With school, exams, travel and many other factors to overcome during their preparation, Academy Head Coach, Jamie Langley, gives the low down on all things under 19.
“Yes, its a massive game. Wigan have always had a huge reputation, and their academies have been up there with the likes of Leeds, St Helens and Warrington. Aptly demonstrated now through the amount of young players making into their first team squads in Super League.
“I think we are all trying to emulate that process, too. The goal, of course is to bring young players through your system and culture, and take your first team forward in the future. Credit to Wigan, especially, for doing that. They are up there again this season, and are probably the strongest team in our competition leading the league table.”
“We have improved an awful lot this year. We carried a lot of our under 17 players through with us who are now under 18. They are the middle age players and they now understand a lot more of what is required of each of them.
“In fact, I think they understand the game of rugby league a lot more too, which is great. Due to this, we have made a lot of progress with them as individuals, and as a team unit as well. We’ve challenged a lot of teams this year, both home and away, which is a real improvement.”
“I probably wouldn’t say we’ve been unlucky. That’s not the expression I would use. I would say we’ve been in a lot more games this season where with 15 minutes to go we’ve either been 4-6 up or 4-6 points behind, and we’ve ended up drawing or not finding a way to win the game.
“I sat down with coaching staff, players and some of the senior players to address the issue, and we have now worked a lot more on the psychological aspects of being a rugby league player and instilled a lot more character, belief and grit into the boys.
“We’ve worked on this alongside the tactical aspect of training sessions, and that’s where we’ve improved the most. I think the boys now have the ability to go into games with a winning mentality. They genuinely feel they can go out there and get the results now, whereas with academies of the past here, I don’t feel did.”
“Well, up north the game is considered a way of life in places like Warrington, Castleford and the like. There’s a lot more experience within the game up there.
“The boys here haven’t had enough training hours, playing hours and purposeful practice hours, and that sometimes shows up in games. In the key moments you rely on people to do things that you expect to come naturally to them – like dive on a loose ball or to make a certain play at a certain time – things you take for granted when you’ve played the game since the age of 7.
“It’s like a built up a muscle memory that your brain triggers almost automatically, and because we haven’t built it up, it’s what we are drilling into them through the scholarship and academy so that it’;s there by the time they hit the first team.”
“Obviously it does make me feel proud, but at the end of the day that’s my job.

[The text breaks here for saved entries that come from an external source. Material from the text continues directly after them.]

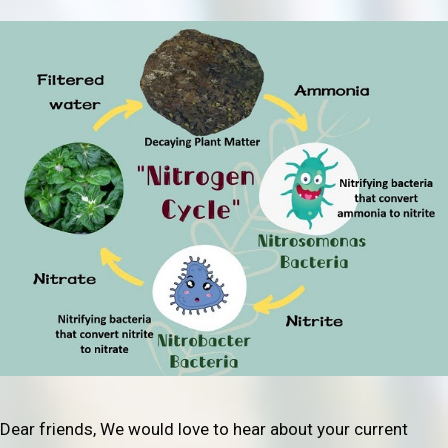
Dear friends, We would love to hear about your current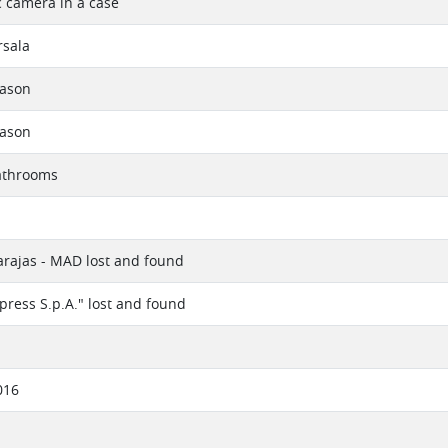
 camera in a case
rsala
eason
eason
athrooms
rajas - MAD lost and found
xpress S.p.A." lost and found
016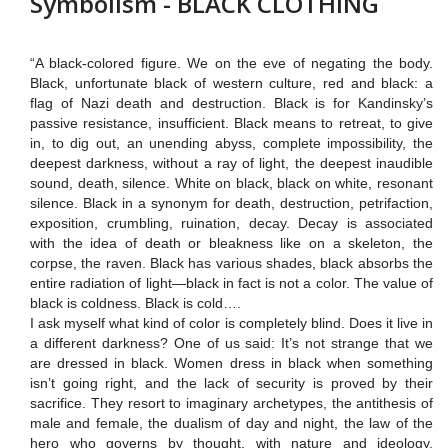
Symbolism - BLACK CLOTHING
“A black-colored figure. We on the eve of negating the body.
Black, unfortunate black of western culture, red and black:
a
flag of Nazi death and destruction.
Black is for Kandinsky’s
passive resistance, insufficient.
Black means to retreat, to give
in, to dig out, an unending abyss, complete impossibility, the
deepest darkness, without a ray of light, the deepest inaudible
sound, death, silence. White on black, black on white, resonant
silence.
Black in a synonym for death, destruction, petrifaction,
exposition, crumbling, ruination, decay.
Decay is associated
with the idea of death or bleakness like on a skeleton, the
corpse, the raven.
Black has various shades, black absorbs the
entire radiation of light—black in fact is not a color.
The value of
black is coldness. Black is cold….
I ask myself what kind of color is completely blind.
Does it live in
a different darkness? One of us said: It’s not strange that we
are dressed in black.
Women
dress in black when something
isn’t going right, and the lack of security is proved by their
sacrifice. They resort to imaginary archetypes, the antithesis of
male and female, the dualism of day and night, the law of the
hero who governs by thought, with nature and ideology.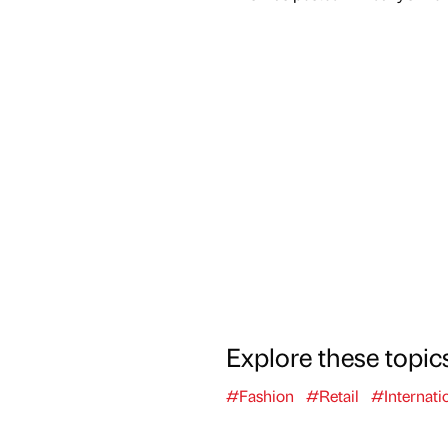
Explore these topic
#Fashion
#Retail
#Internati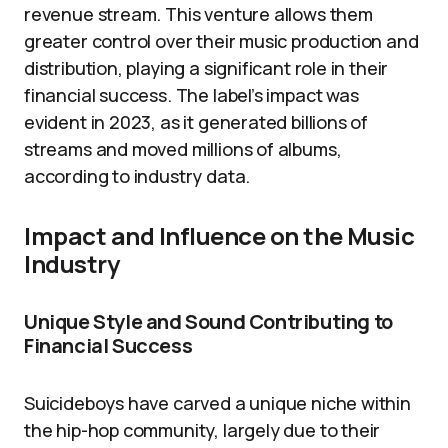
revenue stream. This venture allows them
greater control over their music production and
distribution, playing a significant role in their
financial success. The label’s impact was
evident in 2023, as it generated billions of
streams and moved millions of albums,
according to industry data.
Impact and Influence on the Music
Industry
Unique Style and Sound Contributing to
Financial Success
Suicideboys have carved a unique niche within
the hip-hop community, largely due to their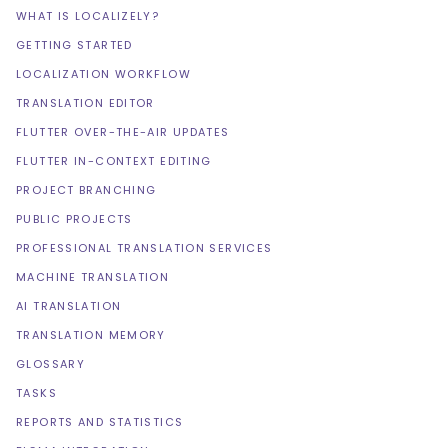
WHAT IS LOCALIZELY?
GETTING STARTED
LOCALIZATION WORKFLOW
TRANSLATION EDITOR
FLUTTER OVER-THE-AIR UPDATES
FLUTTER IN-CONTEXT EDITING
PROJECT BRANCHING
PUBLIC PROJECTS
PROFESSIONAL TRANSLATION SERVICES
MACHINE TRANSLATION
AI TRANSLATION
TRANSLATION MEMORY
GLOSSARY
TASKS
REPORTS AND STATISTICS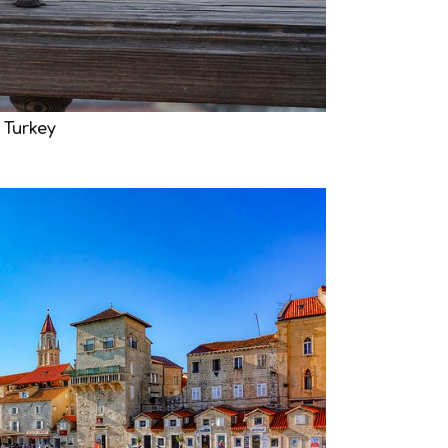
 Turkey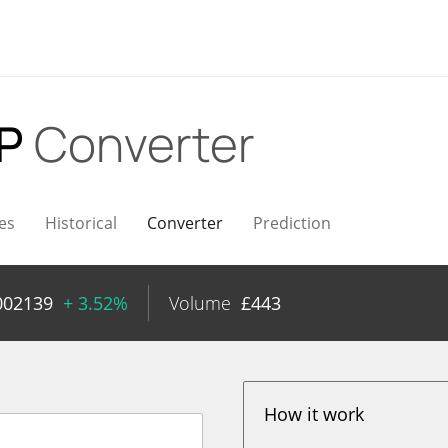
BP
Converter
es
Historical
Converter
Prediction
002139
+ 3.52%
Volume
£
443
How it work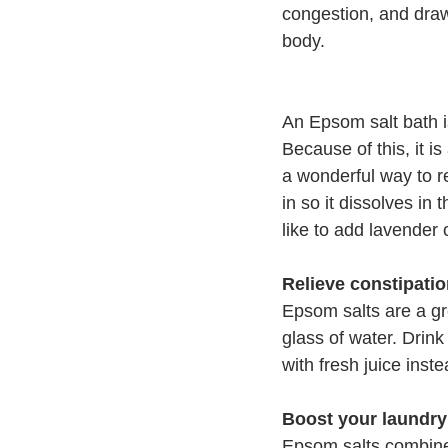
congestion, and draw
body. 
An Epsom salt bath i
Because of this, it i
a wonderful way to re
in so it dissolves in 
like to add lavender 
Relieve constipati
Epsom salts are a gr
glass of water. Drink 
with fresh juice inste
Boost your laundry
Epsom salts combined 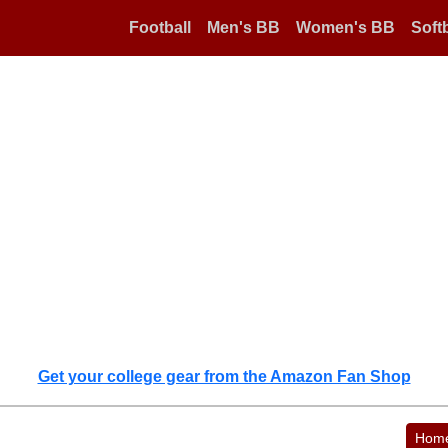
Football
Men's BB
Women's BB
Softb
Get your college gear from the Amazon Fan Shop
Hom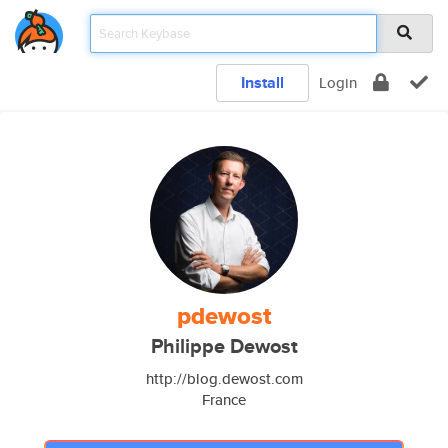
Install
Login
pdewost
Philippe Dewost
http://blog.dewost.com
France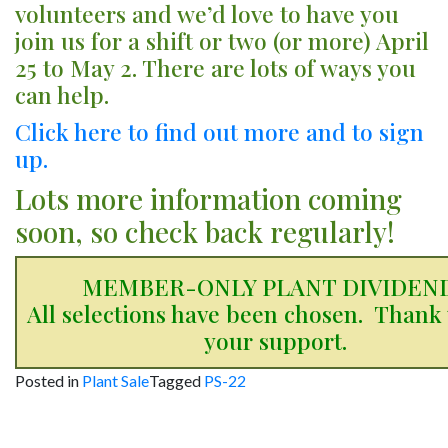
volunteers and we’d love to have you
join us for a shift or two (or more) April
25 to May 2. There are lots of ways you
can help.
Click here to find out more and to sign
up.
Lots more information coming
soon, so check back regularly!
MEMBER-ONLY PLANT DIVIDEN
All selections have been chosen. Thank 
your support.
Posted in
Plant Sale
Tagged
PS-22
Post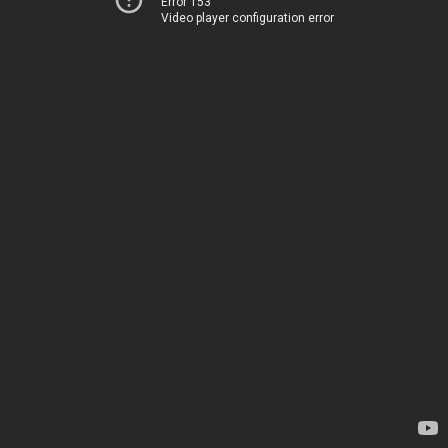
Error 153
Video player configuration error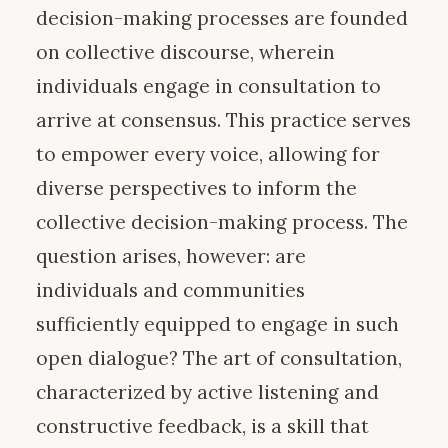
decision-making processes are founded
on collective discourse, wherein
individuals engage in consultation to
arrive at consensus. This practice serves
to empower every voice, allowing for
diverse perspectives to inform the
collective decision-making process. The
question arises, however: are
individuals and communities
sufficiently equipped to engage in such
open dialogue? The art of consultation,
characterized by active listening and
constructive feedback, is a skill that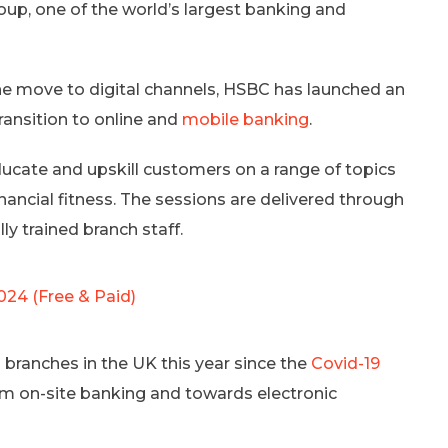
p, one of the world’s largest banking and
he move to digital channels, HSBC has launched an
ansition to online and
mobile banking
.
ate and upskill customers on a range of topics
inancial fitness. The sessions are delivered through
ly trained branch staff.
024 (Free & Paid)
2 branches in the UK this year since the
Covid-19
m on-site banking and towards electronic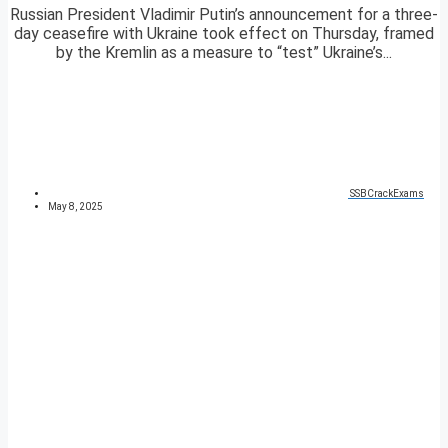
Russian President Vladimir Putin’s announcement for a three-
day ceasefire with Ukraine took effect on Thursday, framed
by the Kremlin as a measure to “test” Ukraine’s...
SSBCrackExams
May 8, 2025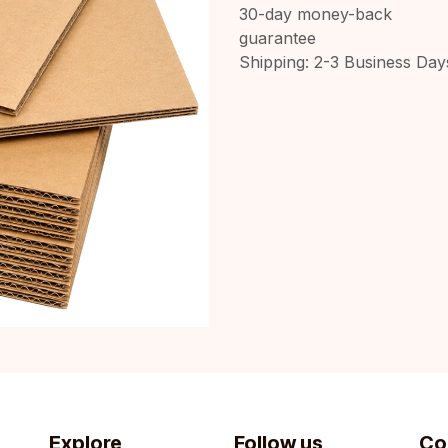
30-day money-back
guarantee
Shipping: 2-3 Business Day
Explore
Follow us
Co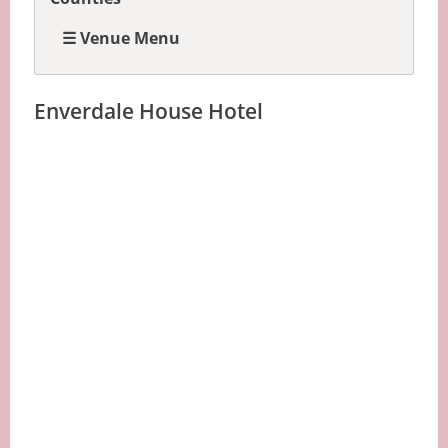
☰ Venue Menu
Enverdale House Hotel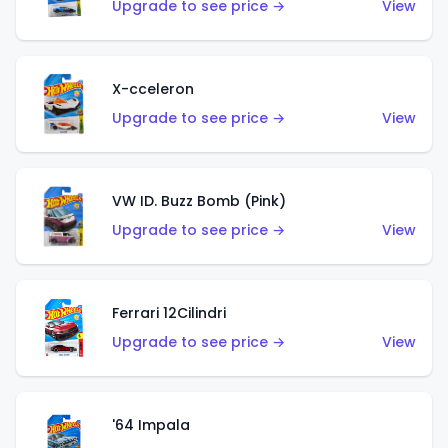
Upgrade to see price →
View
X-cceleron
Upgrade to see price →
View
VW ID. Buzz Bomb (Pink)
Upgrade to see price →
View
Ferrari 12Cilindri
Upgrade to see price →
View
'64 Impala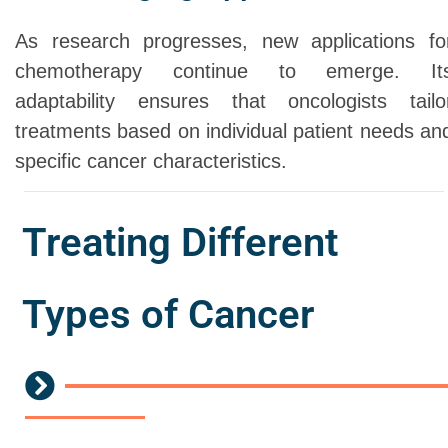
As research progresses, new applications fo
chemotherapy continue to emerge. It
adaptability ensures that oncologists tailo
treatments based on individual patient needs an
specific cancer characteristics.
Treating Different
Types of Cancer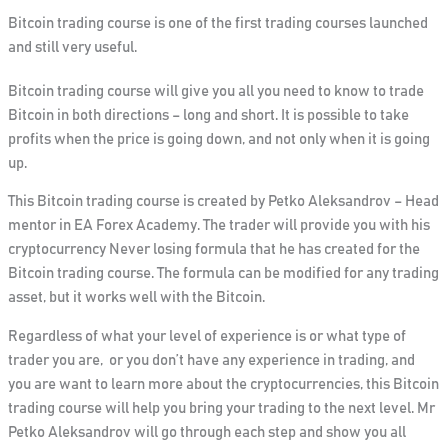
Bitcoin trading course is one of the first trading courses launched
and still very useful.
Bitcoin trading course will give you all you need to know to trade
Bitcoin in both directions – long and short.
It is possible to take
profits when the price is going down, and not only when it is going
up.
This Bitcoin trading course is created by Petko Aleksandrov – Head
mentor in EA Forex Academy. The trader will provide you with his
cryptocurrency
Never losing formula that he has created for the
Bitcoin trading course
. The formula can be modified for any trading
asset, but it works well with the Bitcoin.
Regardless of what your level of experience is or what type of
trader you are, or you don’t have any experience in trading, and
you are want to learn more about the cryptocurrencies, this Bitcoin
trading course will help you bring your trading to the next level. Mr
Petko Aleksandrov will go through each step and show you all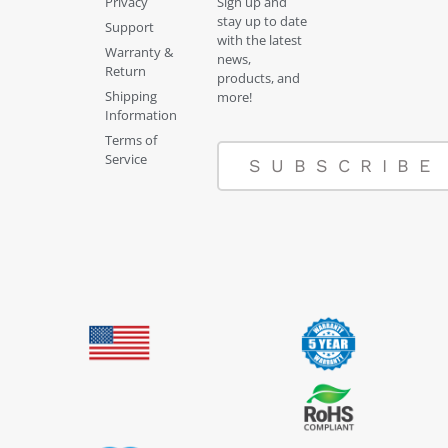
Privacy
Sign up and
stay up to date
Support
with the latest
Warranty &
news,
Return
products, and
Shipping
more!
Information
Terms of
Service
SUBSCRIBE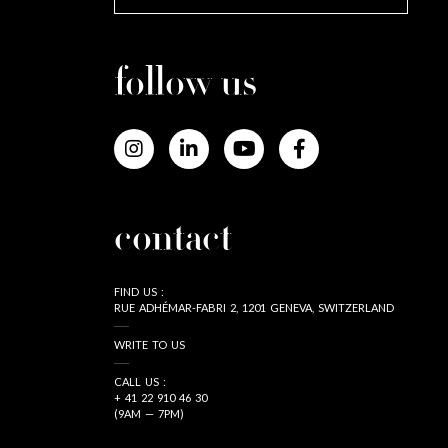
follow us
contact
FIND US :
RUE ADHÉMAR-FABRI 2, 1201 GENEVA, SWITZERLAND
WRITE TO US
CALL US :
+ 41 22 910 46 30
(9AM — 7PM)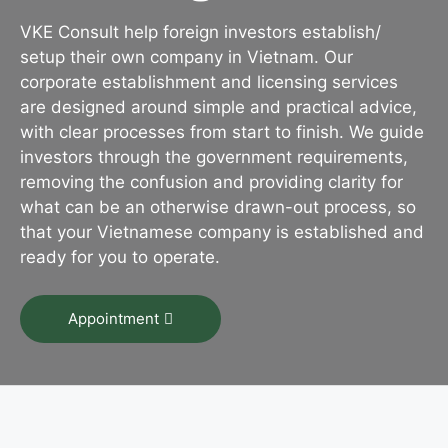
VKE Consult help foreign investors establish/
setup their own company in Vietnam. Our
corporate establishment and licensing services
are designed around simple and practical advice,
with clear processes from start to finish. We guide
investors through the government requirements,
removing the confusion and providing clarity for
what can be an otherwise drawn-out process, so
that your Vietnamese company is established and
ready for you to operate.
Appointment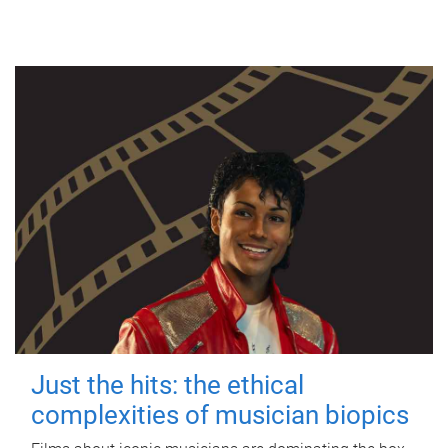
Just the hits: the ethical
complexities of musician biopics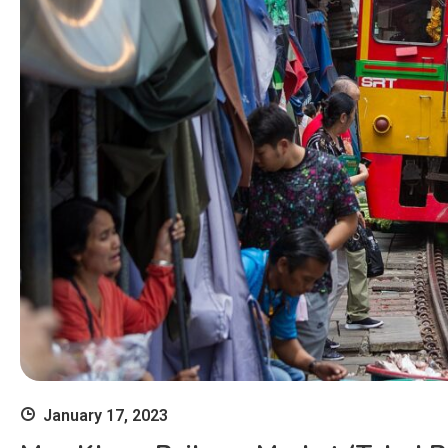
January 17, 2023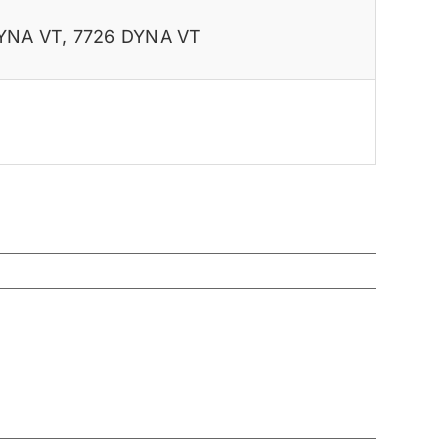
YNA VT
,
7726 DYNA VT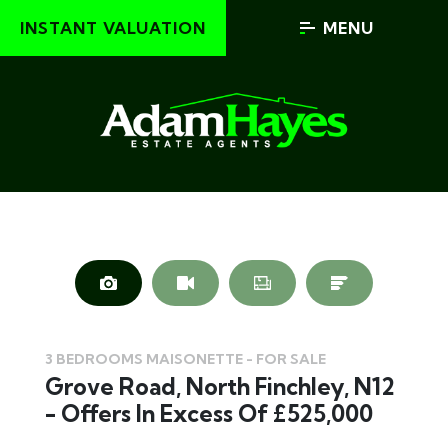
INSTANT VALUATION
MENU
3 BEDROOMS MAISONETTE - FOR SALE
Grove Road, North Finchley, N12
- Offers In Excess Of £525,000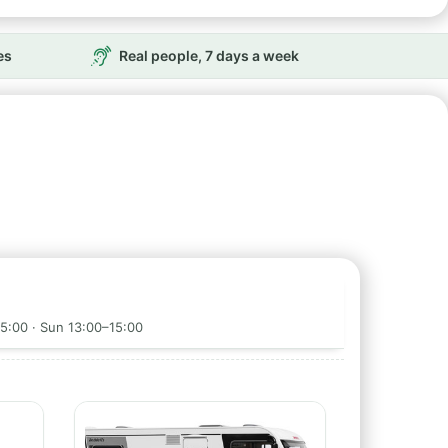
es
Real people, 7 days a week
5:00 · Sun 13:00–15:00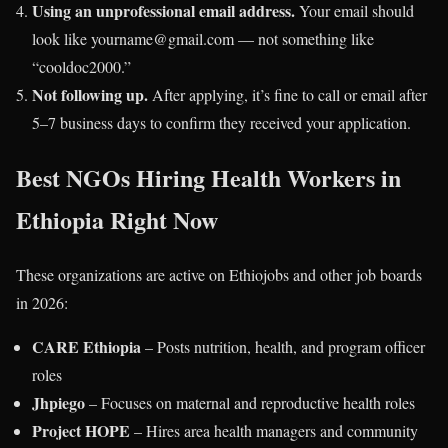
Using an unprofessional email address.
Your email should
look like yourname@gmail.com — not something like
“cooldoc2000.”
Not following up.
After applying, it’s fine to call or email after
5–7 business days to confirm they received your application.
Best NGOs Hiring Health Workers in
Ethiopia Right Now
These organizations are active on Ethiojobs and other job boards
in 2026:
CARE Ethiopia
– Posts nutrition, health, and program officer
roles
Jhpiego
– Focuses on maternal and reproductive health roles
Project HOPE
– Hires area health managers and community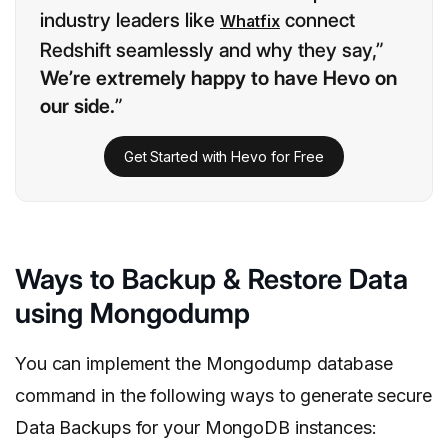
industry leaders like
connect
Whatfix
Redshift seamlessly and why they say,”
We’re extremely happy to have Hevo on
our side.
”
Get Started with Hevo for Free
Ways to Backup & Restore Data
using Mongodump
You can implement the Mongodump database
command in the following ways to generate secure
Data Backups for your MongoDB instances:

“We’ve seen the likes of Bienek, Bustin, Pointer, Adebiyi and Pearce-Paul come through to the full team only at the beginning of this season, and yes I am proud to watch their progress as they make their way on to, hopefully, great things in the game.
“I am a competitor and always will be. I played the game for many years, and first and foremost I want to win, but I understand that the job is about developing players and getting them to the first team.
“If we can get four like we did last year up in to the first team, we might get another two or three this year. Even if we get one, then we have a successful programme here.
“We have to take it year on year. I want these boys to play at the highest level of the game, and with the first team doing well in the Championship, its a good place for the academy players to be right now.”